Je crois que, si régulièrement, autant que nous le pouvons, autant que notre tempérament ou notre temps nous le permettent, nous nous resituons comme cela, simplement mais profondément devant un Dieu qui est Seigneur, un Christ qui est Serviteur, alors, par osmose par identification, par partage de ce qu'est le Christ avec nous, nous lui ressemblerons. Et à ce moment-là, nous n'aurons plus envie d'être faussement reconnu, d'être faussement bien traité. Nous n'aurons plus envie de nous élever nous-même puisque Lui-même nous élèvera dans son mystère, dans la ressemblance à ce qu'Il est. Et ainsi nous devenons, les uns vis-à-vis des autres, des vrais serviteurs. Et dans l'Église, être serviteur c'est une fonction seigneuriale. Et nous devenons alors, comme Lui, seigneur des autres parce que nous les servons, c'est-à-dire que notre relation avec eux ne commence pas en nous-même mais dans les autres, de même que la relation du Christ comme serviteur c'est en nous, qu'elle a commencé, c'est pour nous qu'Il a laissé un moment sa condition divine pour pouvoir s'approcher de nous, pour pouvoir se mettre à notre niveau, pour pouvoir descendre plus bas que là où nous pouvons descendre afin de nous relever avec Lui.

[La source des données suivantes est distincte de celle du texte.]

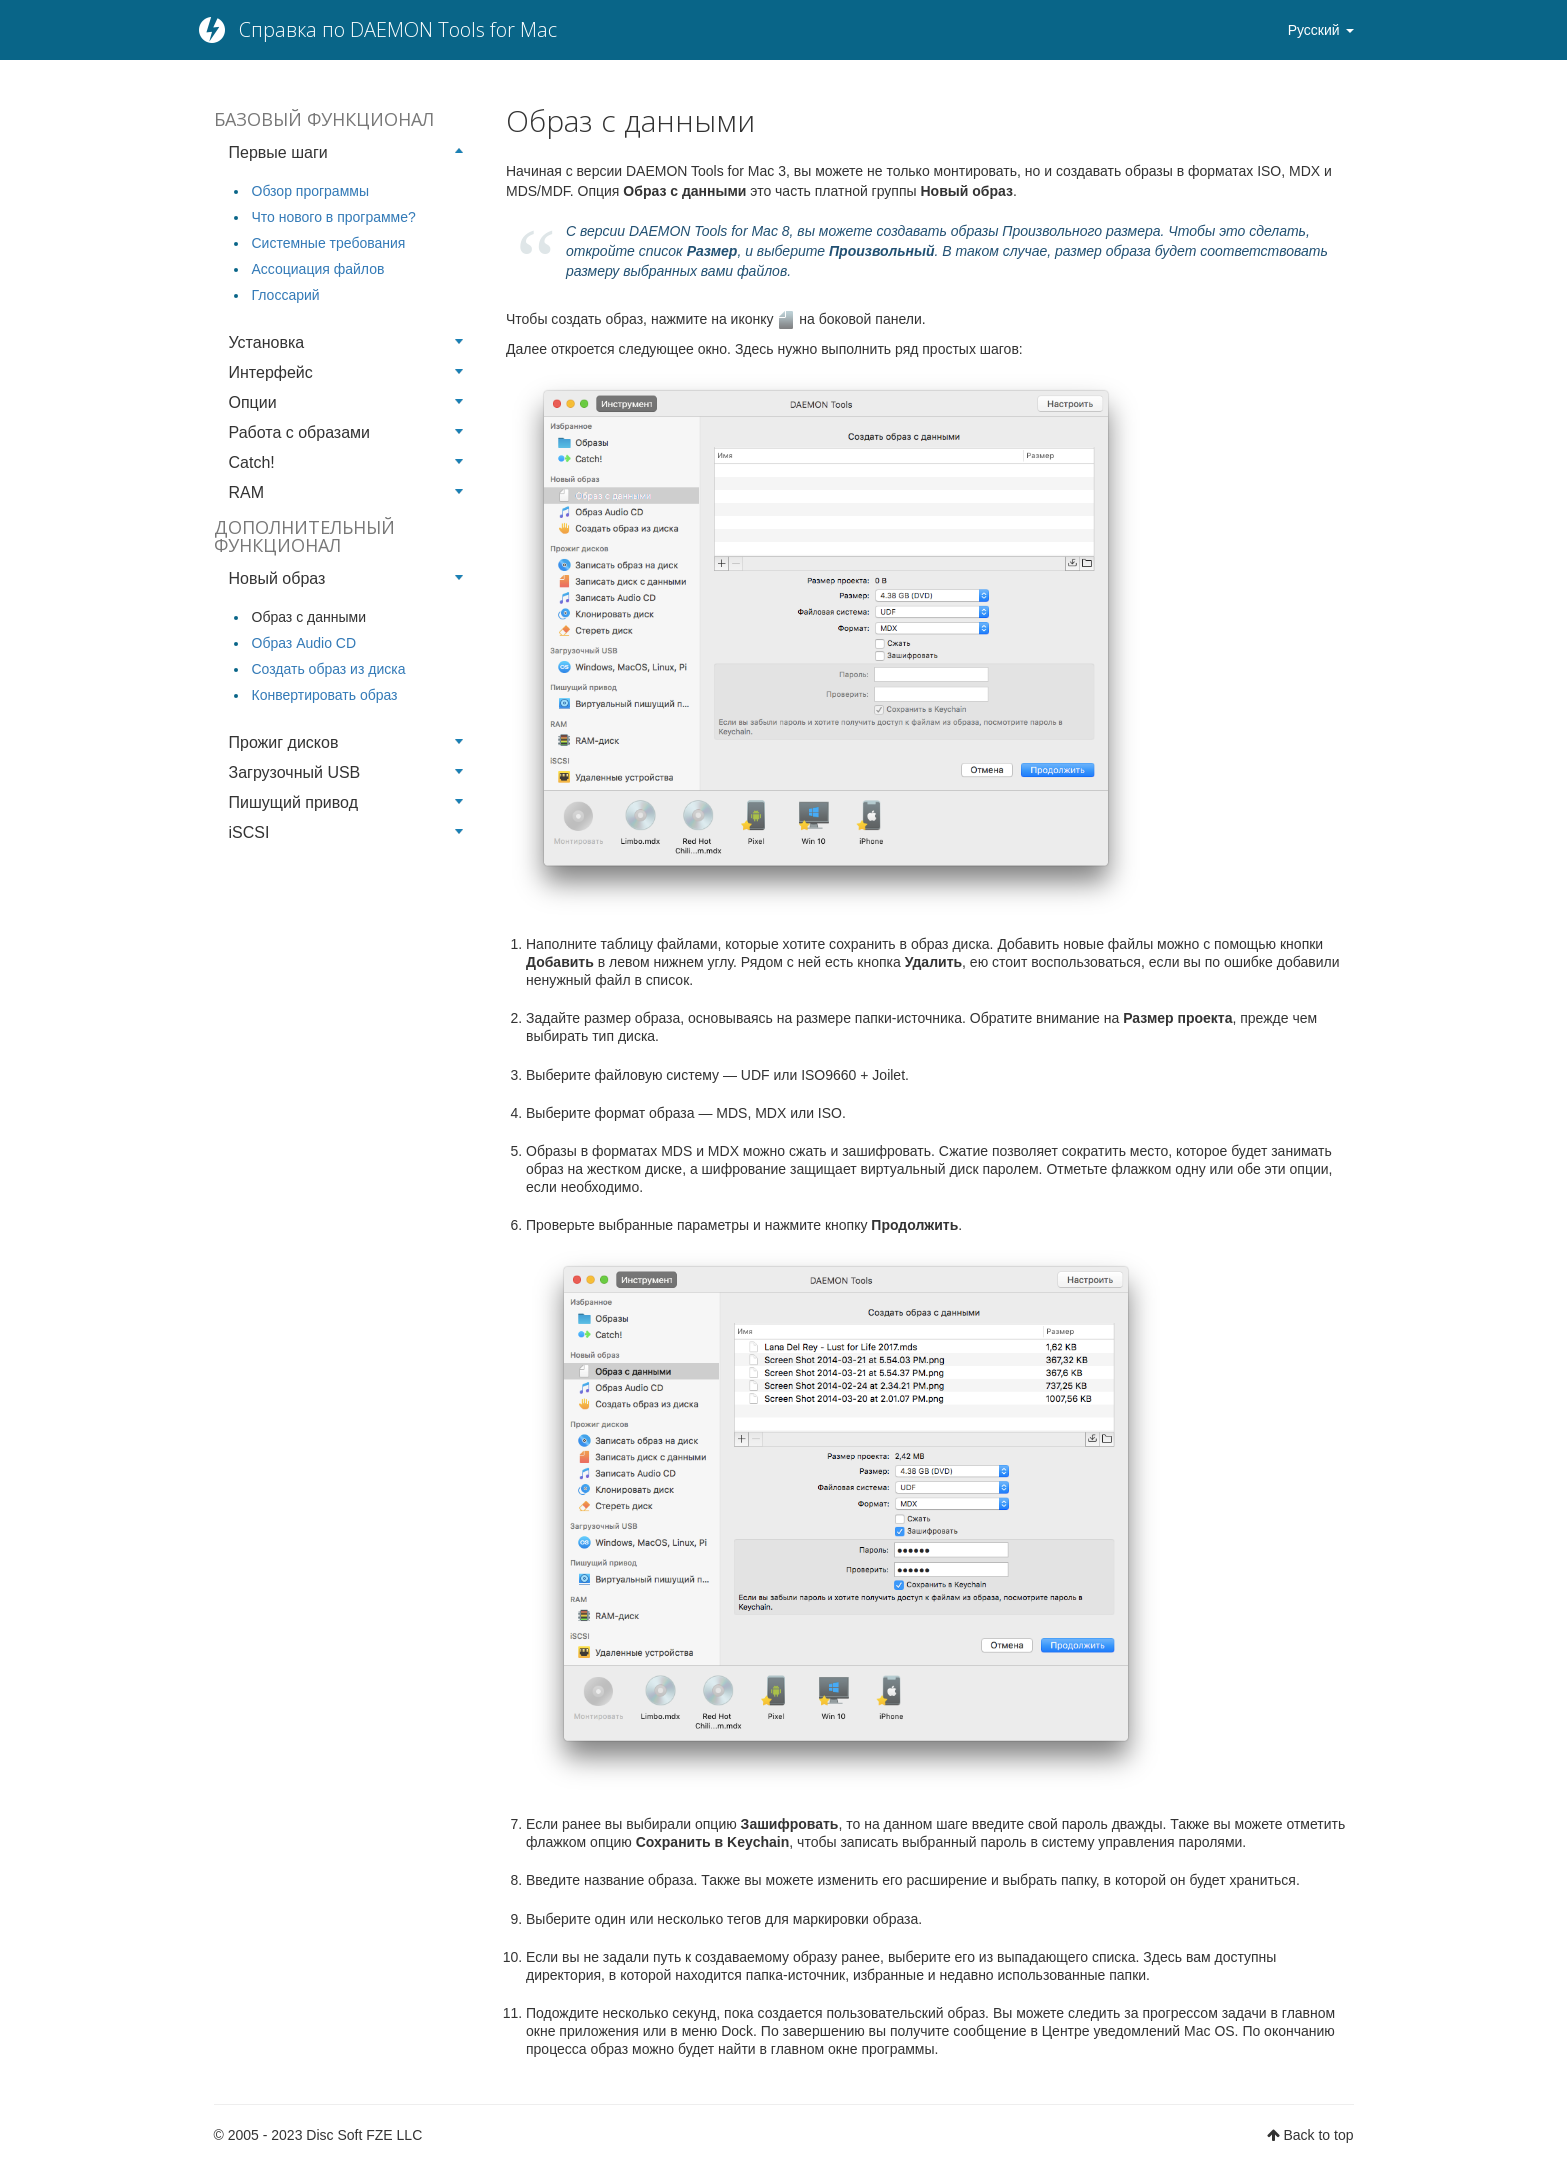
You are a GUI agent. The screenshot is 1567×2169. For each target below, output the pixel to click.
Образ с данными (309, 617)
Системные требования (329, 243)
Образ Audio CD (304, 643)
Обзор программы (310, 191)
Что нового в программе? (334, 217)
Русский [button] (1321, 30)
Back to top (1318, 2135)
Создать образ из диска (329, 669)
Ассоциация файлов (318, 269)
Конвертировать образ (325, 695)
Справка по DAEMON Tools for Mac (398, 29)
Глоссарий (286, 295)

Que cette eucharistie, où nous allons adorer, recevoir, louer le Seigneur et où nous allons le recevoir aussi comme un Serviteur puisqu'Il vient nous servir à table et que les plus grands ce sont ceux qui sont à table et que Lui est là comme un serviteur, comme le plus petit, que cette eucharistie nous rappelle cette réalité fondamentale que Dieu, notre Dieu, est Seigneur, que Jésus-Christ est Serviteur et que c'est dans ce visage non pas double mais profond et complet que nous pouvons, nous, trouver notre véritable identité et la véritable qualité de nos relations avec nos frères.